▶ Exercise goal
The entries that follow include a run beginning at the line with "とはいえ、わざわざ遠出をして、1回お寺での坐" and ending at the line with "その内2つの寺は、真言宗派。"; restate that run word for word and leave the rest out.

________________

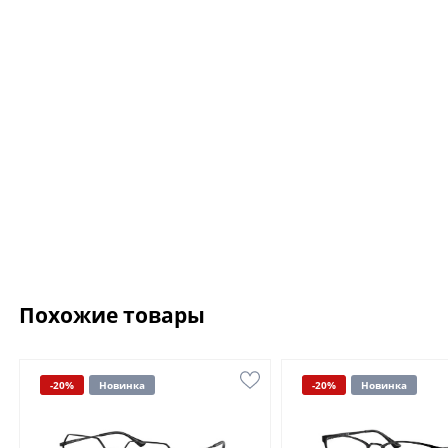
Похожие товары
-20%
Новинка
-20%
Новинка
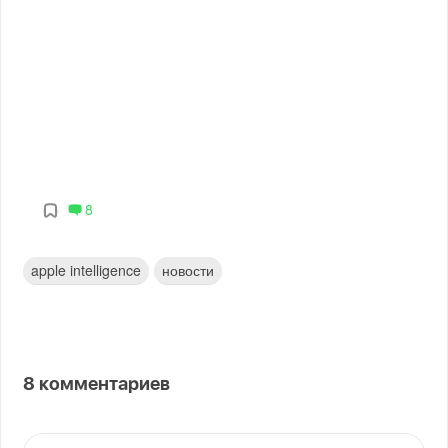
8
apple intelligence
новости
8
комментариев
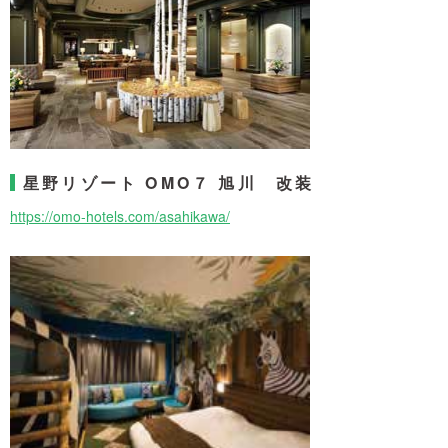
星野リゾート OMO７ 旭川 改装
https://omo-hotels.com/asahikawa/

________________

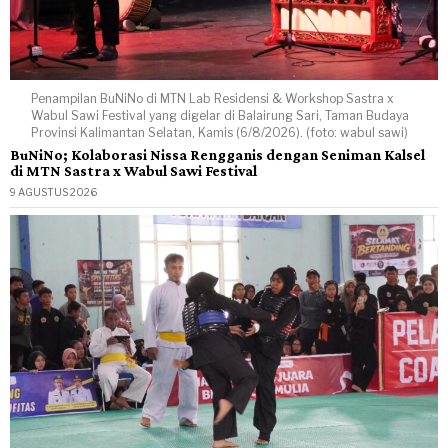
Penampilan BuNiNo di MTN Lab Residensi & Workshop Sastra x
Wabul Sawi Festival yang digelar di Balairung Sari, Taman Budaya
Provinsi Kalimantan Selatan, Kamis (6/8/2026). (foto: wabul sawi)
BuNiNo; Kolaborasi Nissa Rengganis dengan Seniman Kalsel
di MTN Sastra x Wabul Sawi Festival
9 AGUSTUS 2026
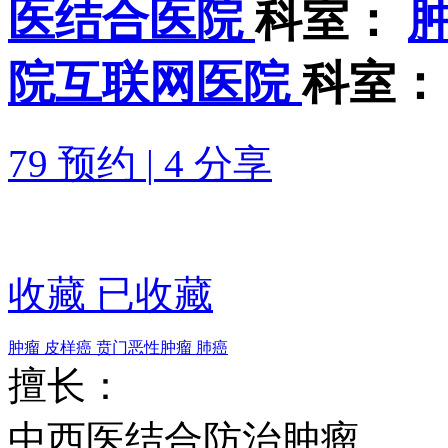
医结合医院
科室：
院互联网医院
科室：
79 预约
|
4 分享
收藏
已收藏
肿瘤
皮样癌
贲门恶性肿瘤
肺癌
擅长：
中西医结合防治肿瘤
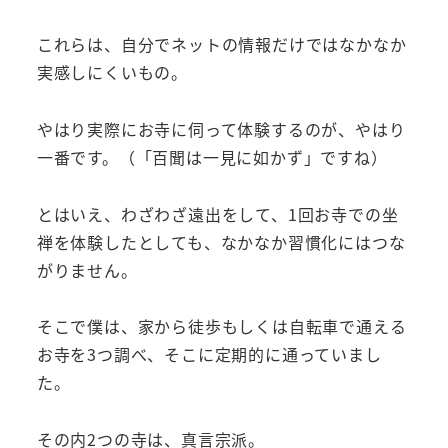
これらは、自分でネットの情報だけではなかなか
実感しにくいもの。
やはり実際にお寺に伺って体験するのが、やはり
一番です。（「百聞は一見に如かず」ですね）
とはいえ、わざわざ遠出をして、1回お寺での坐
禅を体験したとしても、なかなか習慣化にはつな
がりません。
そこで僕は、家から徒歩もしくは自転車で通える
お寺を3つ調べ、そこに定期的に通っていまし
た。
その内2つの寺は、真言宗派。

________________

▶ Expected answer
とはいえ、わざわざ遠出をして、1回お寺での坐
禅を体験したとしても、なかなか習慣化にはつな
がりません。
そこで僕は、家から徒歩もしくは自転車で通える
お寺を3つ調べ、そこに定期的に通っていまし
た。
その内2つの寺は、真言宗派。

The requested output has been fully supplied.